🤖 AI Summary
This work addresses the trade-off between physical realism and computational efficiency in molecular conformation generation. Traditional approaches rely on expensive ab initio calculations, while diffusion models are constrained by explicit timestep conditioning. The authors propose Generative Pseudo Force Fields (GPFF), which construct a quadratic pseudo potential energy surface around reference equilibrium geometries, enabling online generation of non-equilibrium training data without ab initio evaluations for perturbed conformations. By integrating the diffusion process with machine-learned force fields, GPFF implicitly encodes noise levels, thereby eliminating explicit timestep dependencies. The framework supports both standard and adaptive sampling and naturally incorporates structural priors and geometric constraints. On QM9, it achieves over 50% validity with only six neural function evaluations and reaches 100% validity at 256 evaluations, demonstrating high-precision real-time generation in drug molecule editing applications.
📝 Abstract
Generating stable molecular conformations typically forces a tradeoff between the physical realism of energy-based relaxation and the sampling efficiency of data-driven generative models. While machine learning force fields (MLFFs) can sample stable conformations by relaxing molecular geometries according to physical forces, they require costly ab-initio training data. Conversely, diffusion models (DMs) learn from equilibrium data alone but are dependent on noise schedules and time-step conditioning. In this work, we propose generative pseudo-force fields (GPFFs) to bridge these paradigms by training an MLFF on a quadratic pseudo-potential energy surface relative to reference equilibrium structures. Because no ab-initio calculations are required for the perturbed geometries, non-equilibrium training data can be generated on the fly by perturbing the equilibria with Gaussian noise. We show that GPFFs constitute a time-step-agnostic variant of variance exploding DMs: the score comes from the predicted pseudo-forces but because force magnitudes implicitly encode the noise level, no time-step conditioning is needed. Our GPFF can hence be used as a drop-in replacement in standard diffusion sampling (ancestral, Heun) but also facilitates more efficient, adaptive variants and an MLFF inspired direct denoising scheme.

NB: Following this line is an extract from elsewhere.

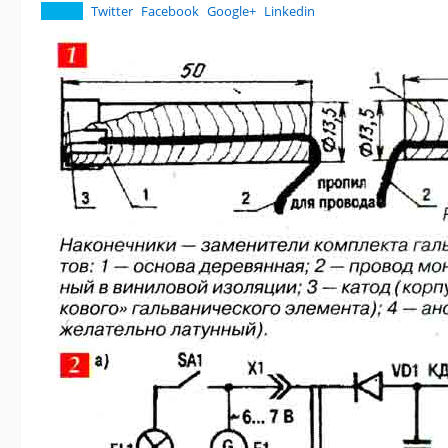
Twitter
Facebook
Google+
Linkedin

Our proposed sampling algorithms support arbitrary structural priors and geometric constraints. On QM9, GPFF has 100 % validity at 256 neural function evaluations (NFE) and over 50 % at just 6 NFE, outperforming diffusion baselines across all samplers. Combined with custom priors, we showcase the fast and accurate generation process of our method in a molecular editor for a drug design setting, where a molecule is generated in real time.